What ownership stake in AudioCodes Ltd (AUDC) does Senvest report?
Senvest Management, LLC and Richard Mashaal report beneficial ownership of 1,066,772 Ordinary Shares of AudioCodes Ltd, representing 3.8% of the company’s outstanding shares. The holdings are maintained through Senvest Master Fund, LP and Senvest Technology Partners Master Fund, LP.
How is the 3.8% AudioCodes (AUDC) ownership percentage calculated?
The reported 3.8% ownership is based on 28,368,245 AudioCodes Ordinary Shares outstanding as of July 31, 2025. This outstanding share figure comes from a company Form 6-K exhibit, which the reporting persons reference to compute their percentage stake.
Who actually holds the AudioCodes (AUDC) shares reported by Senvest?
The 1,066,772 AudioCodes Ordinary Shares are held in the accounts of Senvest Master Fund, LP and Senvest Technology Partners Master Fund, LP. Senvest Management, LLC is investment manager to these funds, and Richard Mashaal is managing member of Senvest Management, LLC.
Do Senvest and Richard Mashaal seek control of AudioCodes (AUDC)?
The filing states the securities were not acquired and are not held for the purpose or effect of changing or influencing control of AudioCodes. It also notes they are not held in connection with any transaction intended to change control, except certain nomination activities.

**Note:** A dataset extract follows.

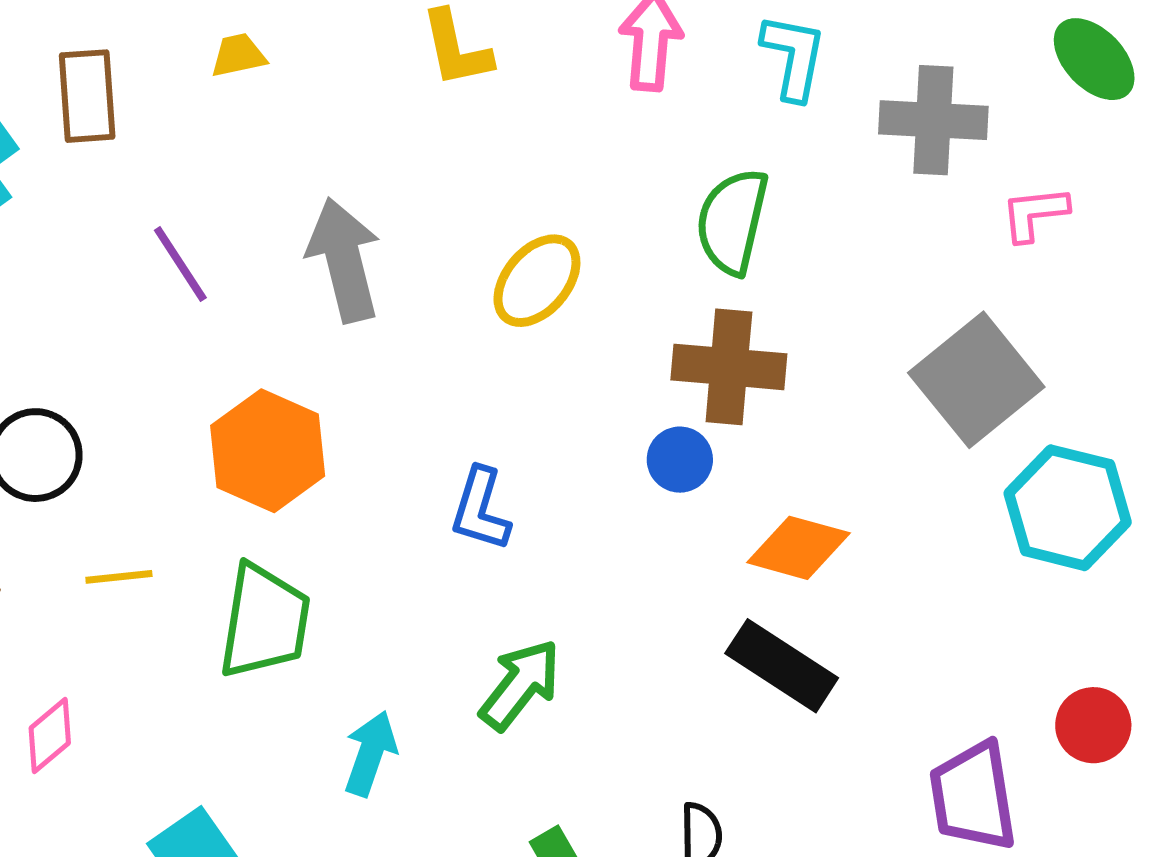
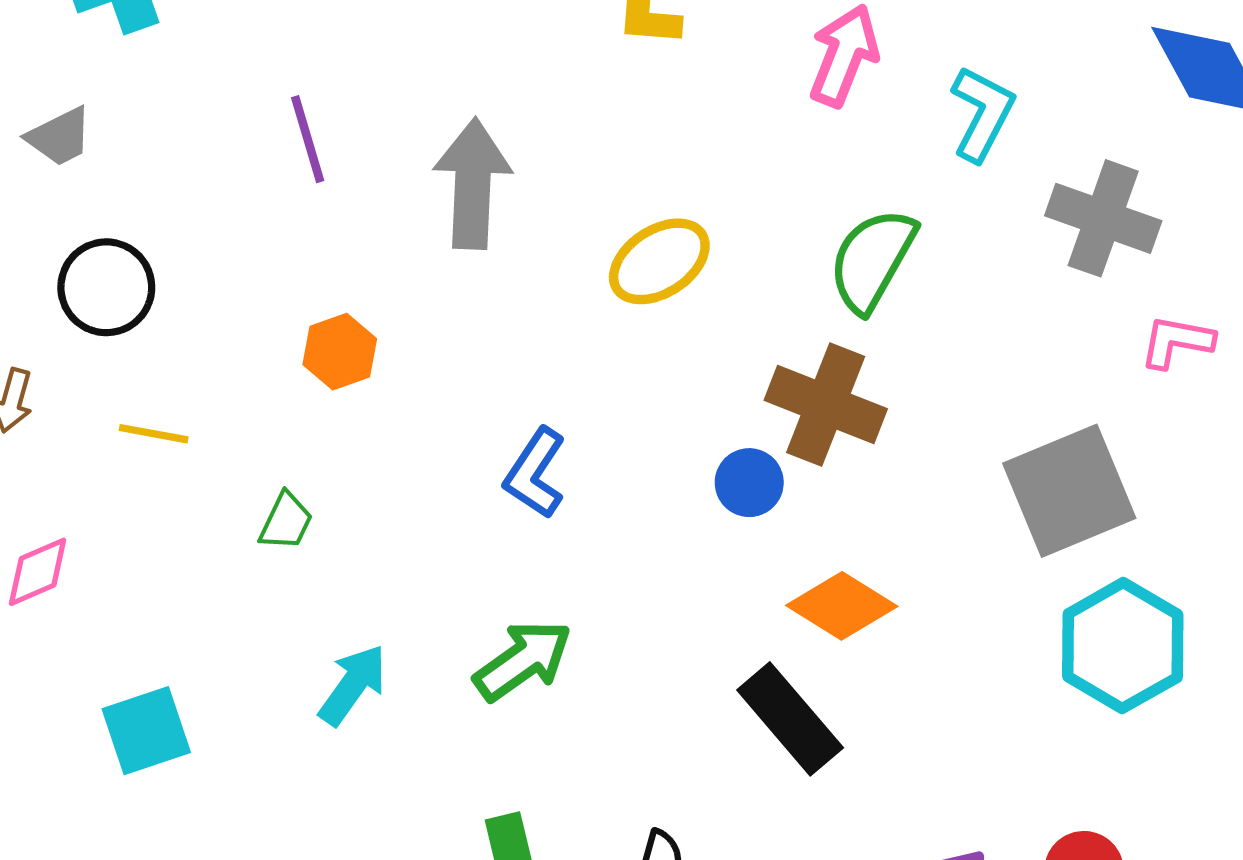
orange hexagon: (268, 451) -> (340, 352), size x0.6
green trapezoid: (264, 621) -> (286, 521), size x0.5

What voting and dispositive powers do Senvest and Richard Mashaal have over AUDC shares?
Both Senvest Management, LLC and Richard Mashaal report no sole voting or dispositive power. They each report shared voting power over 1,066,772 Ordinary Shares and shared dispositive power over the same number, reflecting their roles with the investment vehicles holding the shares.
Why is the Senvest AudioCodes (AUDC) position on a Schedule 13G/A?
They file an amended Schedule 13G/A as passive investors, certifying the AudioCodes securities were not acquired to change or influence control. Schedule 13G is typically used by investors who exceed certain ownership thresholds without seeking active control of the issuer.